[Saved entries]
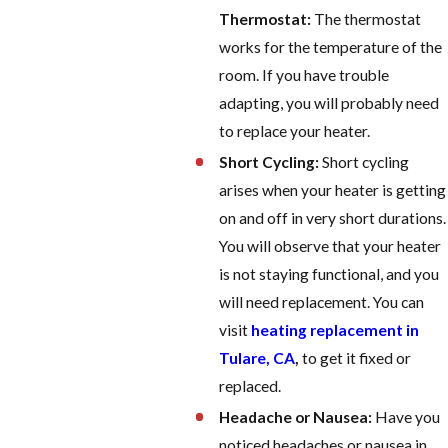
Thermostat:
The thermostat
works for the temperature of the
room. If you have trouble
adapting, you will probably need
to replace your heater.
Short Cycling:
Short cycling
arises when your heater is getting
on and off in very short durations.
You will observe that your heater
is not staying functional, and you
will need replacement. You can
visit
heating replacement in
Tulare, CA
,
to get it fixed or
replaced.
Headache or Nausea:
Have you
noticed headaches or nausea in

*ABOUT THIS EXERCISE:*
Find "will need replacement. You can" in the records. Copy its line and every line after it, exactly, through the last one.

*SOLUTION FOR THIS PROBLEM:*
will need replacement. You can
visit
heating replacement in
Tulare, CA
,
to get it fixed or
replaced.
Headache or Nausea:
Have you
noticed headaches or nausea in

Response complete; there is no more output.